Today, the renowned Instapundit continues to repeat the charge that MEChA is a racist organization by comparing it to Jim Crow:
- But the fight against racial prejudice at the highest levels of the Democratic Party in California is not without its setbacks, as Cruz Bustamante is still refusing to renounce MEChA. Well, we didn't end Jim Crow overnight, either.
First: Does Reynolds really believe MEChA is comparable to Jim Crow? Atrios pretty cleanly dispenses with that notion.
Second: The underlying logic of Reynolds' argument is that the "identity politics" of MEChA (and by extension, that of any mainstream civil-rights organization that vigorously attacks the tenets of white supremacism) is identical in nature to the institutionalized white supremacy of Jim Crow and its attendant ills: segregation, lynching, endemic discrimination.
In doing so, Reynolds not only grotesquely smears mildly militant minority-rights groups, he minimizes the horrors of the Jim Crow era. Suggesting that the systemic atrocities committed against blacks in the first half of the American twentieth century are in any way comparable to even the most distorted reading of Mechista rhetoric or activism is exactly the same kind of despicable historical revisionism deployed by those who compare the Holocaust to various lesser atrocities. I would even place the superficial comparisons of George Bush to Hitler, so despised by Reynolds, in this category as well (though I would not, for reasons discussed earlier, include discussions of the "Bush family-Nazi connection" in the same).
Reynolds, as I said, has some explaining to do. This kind of minimizing the historical realities of the racist South is precisely what Trent Lott was doing when he landed in the national doghouse. Of course, Reynolds likes to compare Bustamante to Lott -- as though MEChA were comparable in either rhetoric or agenda to the Council of Conservative Citizens, or the "Aztlan" myth to the reality of segregation. Reynolds, of all people, should know better.
If, as seems to be the case, Reynolds believes that MEChA comprises "fascist hatemongers" and is a racist organization, he especially needs to explain just why this is so.
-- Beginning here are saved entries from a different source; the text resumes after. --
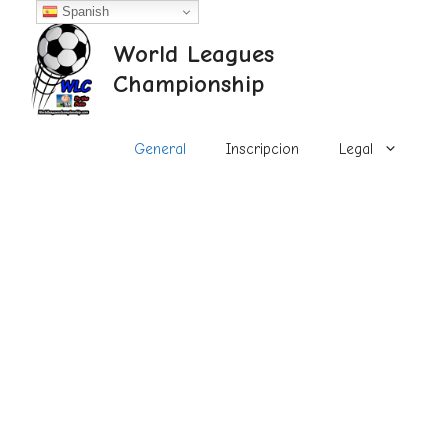
Saltar
Spanish
al
World Leagues
contenido
Championship
General
Inscripcion
Legal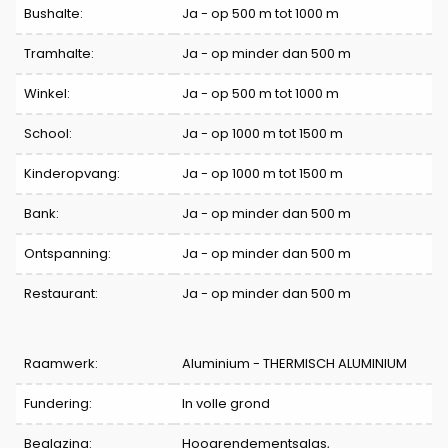
Bushalte:
Ja - op 500 m tot 1000 m
Tramhalte:
Ja - op minder dan 500 m
Winkel:
Ja - op 500 m tot 1000 m
School:
Ja - op 1000 m tot 1500 m
Kinderopvang:
Ja - op 1000 m tot 1500 m
Bank:
Ja - op minder dan 500 m
Ontspanning:
Ja - op minder dan 500 m
Restaurant:
Ja - op minder dan 500 m
Raamwerk:
Aluminium - THERMISCH ALUMINIUM
Fundering:
In volle grond
Beglazing:
Hoogrendementsglas,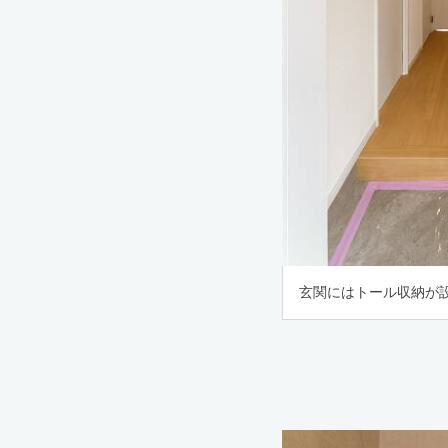
玄関にはトール収納が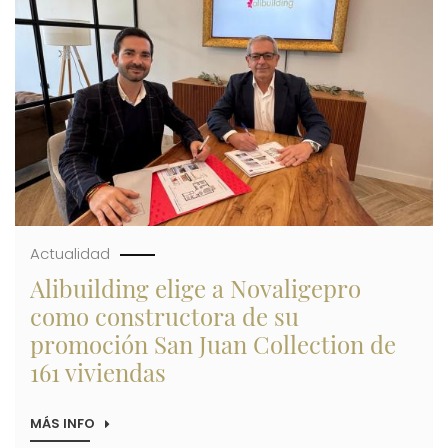
LAS
161
VIVIENDAS
DE
LA
PROMOCIÓN
SAN
JUAN
COLLECTION
Actualidad
Alibuilding elige a Novaligepro
como constructora de su
promoción San Juan Collection de
161 viviendas
MÁS INFO
SOBRE
ALIBUILDING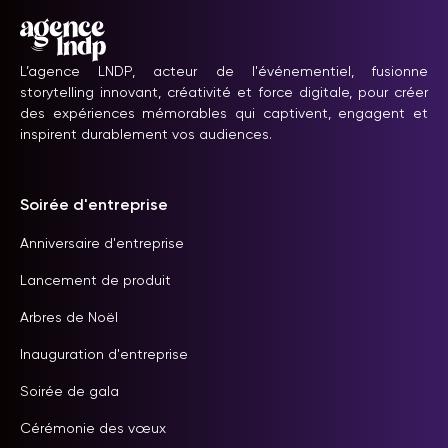
L’agence LNDP, acteur de l'événementiel, fusionne
storytelling innovant, créativité et force digitale, pour créer
des expériences mémorables qui captivent, engagent et
inspirent durablement vos audiences.
Soirée d'entreprise
Anniversaire d'entreprise
Lancement de produit
Arbres de Noël
Inauguration d'entreprise
Soirée de gala
Cérémonie des vœux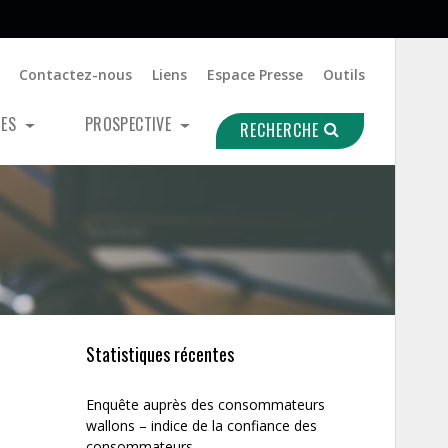
Contactez-nous
Liens
Espace Presse
Outils
UES
PROSPECTIVE
RECHERCHE
Statistiques récentes
Enquête auprès des consommateurs
wallons – indice de la confiance des
consommateurs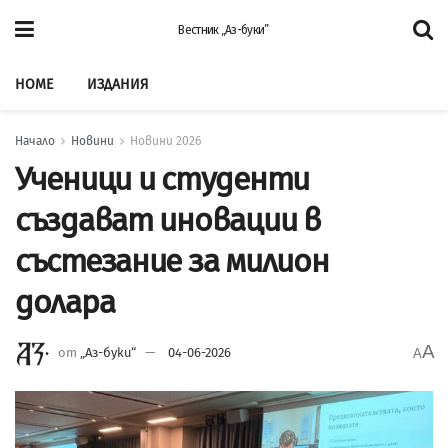
Вестник „Аз-буки”
HOME
ИЗДАНИЯ
Начало
Новини
Новини 2026
Ученици и студенти
създават иновации в
състезание за милион
долара
A
от
„Аз-буки“
04-06-2026
A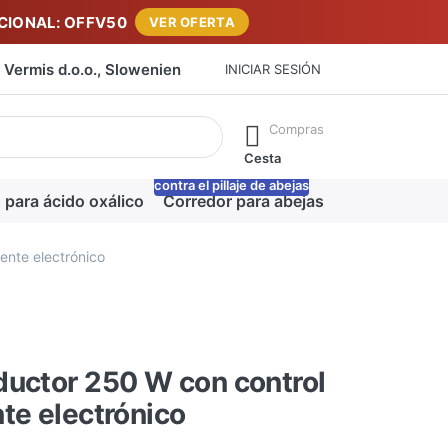
IONAL: OFFV50
VER OFERTA
Vermis d.o.o., Slowenien
INICIAR SESIÓN
máticamente a medida que escribe. Pulse la tecla Intro para ab
Compras
Cesta
contra el pillaje de abejas
-20%
 para ácido oxálico
Corredor para abejas
Manta para m
ente electrónico
uctor 250 W con control
te electrónico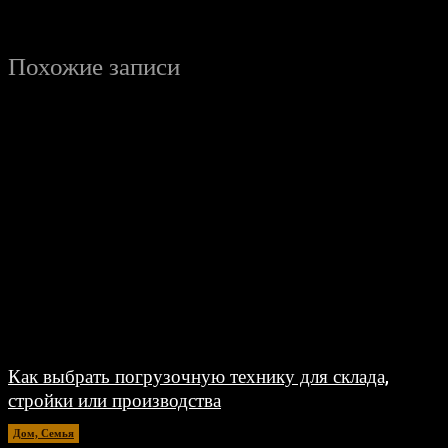
Похожие записи
Как выбрать погрузочную технику для склада,
стройки или производства
Дом, Семья
15.07.2026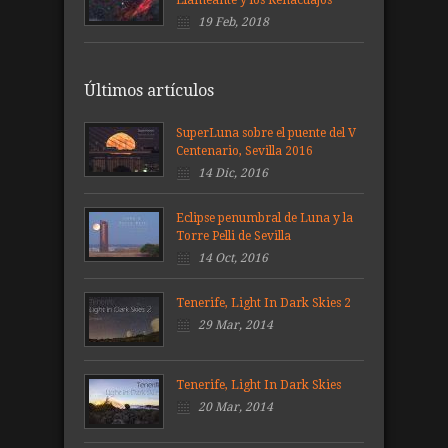
19 Feb, 2018
Últimos artículos
SuperLuna sobre el puente del V
Centenario, Sevilla 2016
14 Dic, 2016
Eclipse penumbral de Luna y la
Torre Pelli de Sevilla
14 Oct, 2016
Tenerife, Light In Dark Skies 2
29 Mar, 2014
Tenerife, Light In Dark Skies
20 Mar, 2014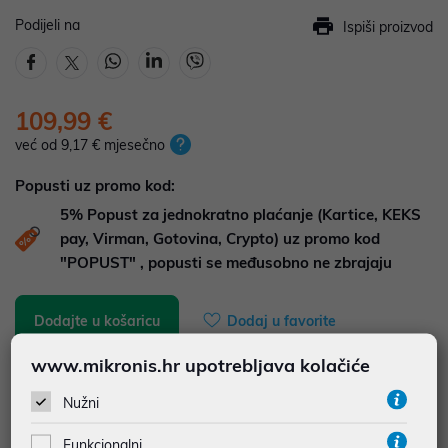
Podijeli na
Ispiši proizvod
109,99 €
već od 9,17 € mjesečno
Popusti uz promo kod:
5%
Popust za jednokratno plaćanje (Kartice, KEKS
pay, Virman, Gotovina, Crypto) uz promo kod
"POPUST" , popusti se međusobno ne zbrajaju
Dodajte u košaricu
Dodaj u favorite
www.mikronis.hr upotrebljava kolačiće
Nužni
najam za pravne osobe od 12 do 36 mj. već od
3,06 €
Funkcionalni
Vidi detalje
Pošalji upit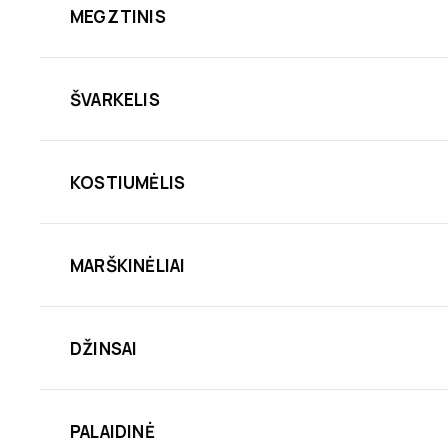
MEGZTINIS
ŠVARKELIS
KOSTIUMĖLIS
MARŠKINĖLIAI
DŽINSAI
PALAIDINĖ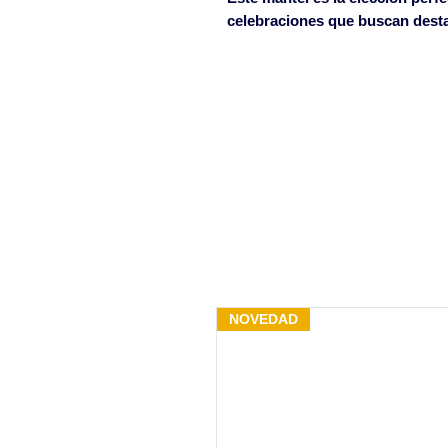
celebraciones que buscan desta
NOVEDAD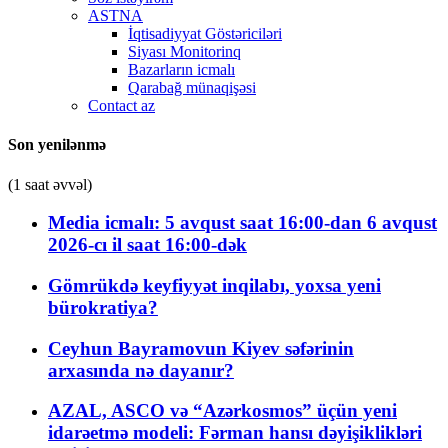
ASTNA
İqtisadiyyat Göstəriciləri
Siyası Monitorinq
Bazarların icmalı
Qarabağ münaqişəsi
Contact az
Son yenilənmə
(1 saat əvvəl)
Media icmalı: 5 avqust saat 16:00-dan 6 avqust
2026-cı il saat 16:00-dək
Gömrükdə keyfiyyət inqilabı, yoxsa yeni
bürokratiya?
Ceyhun Bayramovun Kiyev səfərinin
arxasında nə dayanır?
AZAL, ASCO və “Azərkosmos” üçün yeni
idarəetmə modeli: Fərman hansı dəyişiklikləri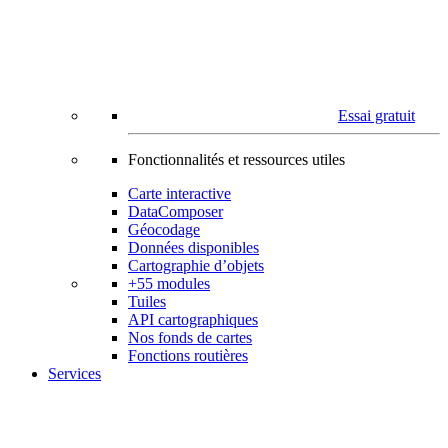
Essai gratuit
Fonctionnalités et ressources utiles
Carte interactive
DataComposer
Géocodage
Données disponibles
Cartographie d’objets
+55 modules
Tuiles
API cartographiques
Nos fonds de cartes
Fonctions routières
Services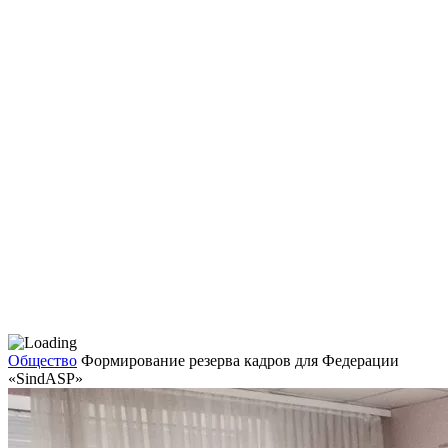
Общество
Формирование резерва кадров для Федерации
«SindASP»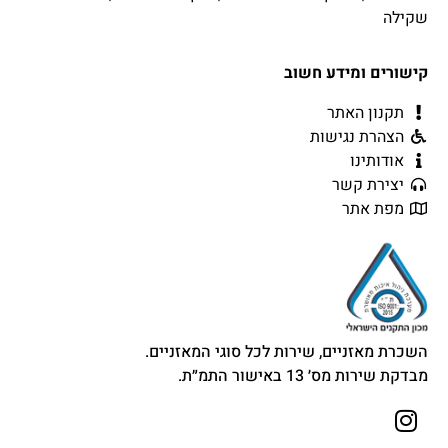
שקילה
קישורים ומידע חשוב
תקנון האתר
הצהרת נגישות
אודותינו
יצירת קשר
מפת אתר
השכרת מאזניים, שירות לכל סוגי המאזניים.
מבדקת שירות מס׳ 13 באישור התמ״ת.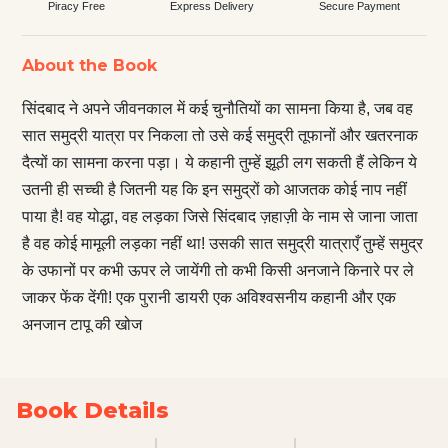
Piracy Free
Express Delivery
Secure Payment
About the Book
सिंदबाद ने अपने जीवनकाल में कई चुनौतियों का सामना किया है, जब वह
सात समुद्री यात्रा पर निकला तो उसे कई समुद्री तूफानों और खतरनाक
दैत्यों का सामना करना पड़ा। ये कहानी तुम्हें झूठी लग सकती हैं लेकिन ये
उतनी ही सच्ची है जितनी यह कि इन समुद्रों को आजतक कोई नाप नहीं
पाया है! वह योद्धा, वह लड़का जिसे सिंदबाद ज़हाज़ी के नाम से जाना जाता
है वह कोई मामूली लड़का नहीं था! उसकी सात समुद्री यात्राएँ तुम्हें समुद्र
के उफानों पर कभी ऊपर ले जायेंगी तो कभी किसी अनजाने किनारे पर ले
जाकर फेंक देंगी! एक पुरानी डायरी एक अविश्वसनीय कहानी और एक
अनजान टापू की खोज
Book Details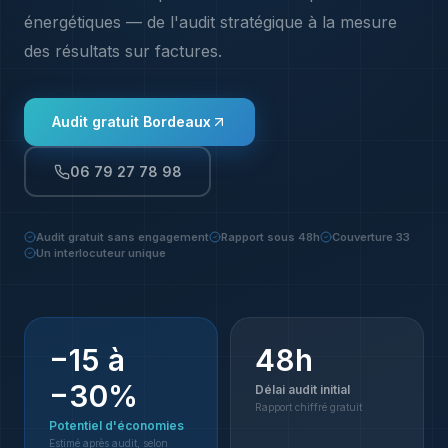
énergétiques — de l'audit stratégique à la mesure
des résultats sur factures.
Audit gratuit
Bordeaux
06 79 27 78 98
Audit gratuit sans engagement
Rapport sous 48h
Couverture 33
Un interlocuteur unique
−15 à
48h
−30%
Délai audit initial
Rapport chiffré gratuit
Potentiel d'économies
Estimé après audit, selon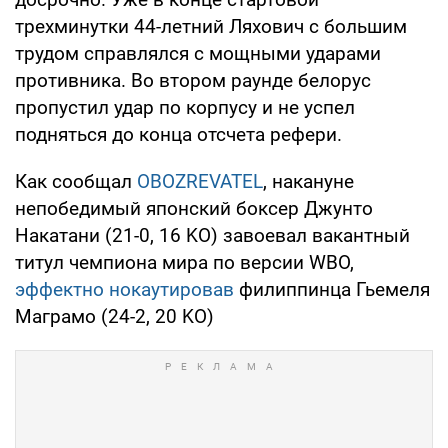
трехминутки 44-летний Ляхович с большим
трудом справлялся с мощными ударами
противника. Во втором раунде белорус
пропустил удар по корпусу и не успел
подняться до конца отсчета рефери.
Как сообщал
OBOZREVATEL
, накануне
непобедимый японский боксер Джунто
Накатани (21-0, 16 KO) завоевал вакантный
титул чемпиона мира по версии WBO,
эффектно нокаутировав
филиппинца Гьемеля
Маграмо (24-2, 20 KO)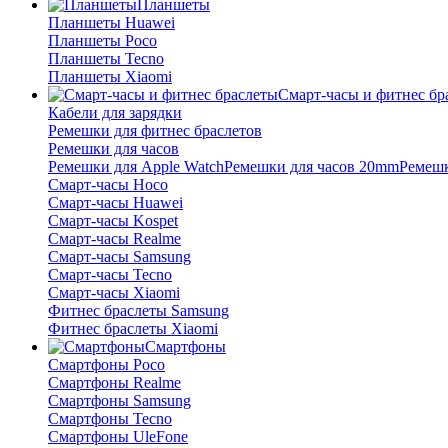
Планшеты
Планшеты Huawei
Планшеты Poco
Планшеты Tecno
Планшеты Xiaomi
Смарт-часы и фитнес бр
Кабели для зарядки
Ремешки для фитнес браслетов
Ремешки для часов
Ремешки для Apple Watch
Ремешки для часов 20mm
Ремешк
Смарт-часы Hoco
Смарт-часы Huawei
Смарт-часы Kospet
Смарт-часы Realme
Смарт-часы Samsung
Смарт-часы Tecno
Смарт-часы Xiaomi
Фитнес браслеты Samsung
Фитнес браслеты Xiaomi
Смартфоны
Смартфоны Poco
Смартфоны Realme
Смартфоны Samsung
Смартфоны Tecno
Смартфоны UleFone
I say this as someone who has over the years examined several hundred various organizations -- right, left, and anywhere else -- to try to ascertain whether or not they are genuinely racist in nature. The majority of these have been right-wing "Patriot" groups, many of whom lurk on the fringes of the racist right, and many others who wander fully into that territory. Sorting out just who is racist and who is not entails applying appropriate, considered and accurate criteria, and applying them with both care and discretion.
I know that Glenn Reynolds has partaken of this work as well. He was, I believe, one of the original subscribers to the Militia Watchdog listserv when Mark Pitcavage started it up (in 1996, I think) and has over the years been a valuable contributor to its work -- which is primarily in trying to track various forms of right-wing extremism. So this turn of events has been, I must say, personally quite baffling.
Let me emphasize again: Accusing anyone, particularly a national civil-rights organization that enjoys broad mainstream participation, of being racist is an extremely serious charge. Its ramifications are widespread and can be devastating for any group on whom the label is placed. Misusing it cheaply, especially for scoring easy political points, is beneath contempt.
If Reynolds is going to accuse MEChA of racism, and continue to demand that Cruz Bustamante "denounce" them, he needs to explain to his readers:
- --What are his criteria for defining a racist organization?
--What are the behavioral traits of racist organizations -- historically and otherwise?
-- How does MEChA fit those criteria?
As I have explained at length, it is clear by the criteria used not only by myself but most other monitors of hate groups that MEChA is not, by any stretch of the imagination, a genuinely racist organization. Some of its early rhetoric is indeed annoyingly militant, and is at best shrill if not divisive by today's standards. Reynolds put it this way a few posts ago: "It's not 1964 anymore." Of course not -- but then, the rhetoric that seems to have their shorts in a bunch dates back to 1969.
Guess those five years are all the difference needed for conservatives to smear minority advocates as "racists."
Reynolds, I must note, defends himself by saying he has linked to opposing viewpoints. But all of these links have come with disparaging and dismissive language -- which would be fine, except that Reynolds provides no counter-arguments to the points that they raise. It's all with a sort of "oh my God can you believe these PC morons" rolling of the eyes. Logic and reason -- let alone basic fairness and decency -- sad to say, have been entirely lacking from his handling of this subject.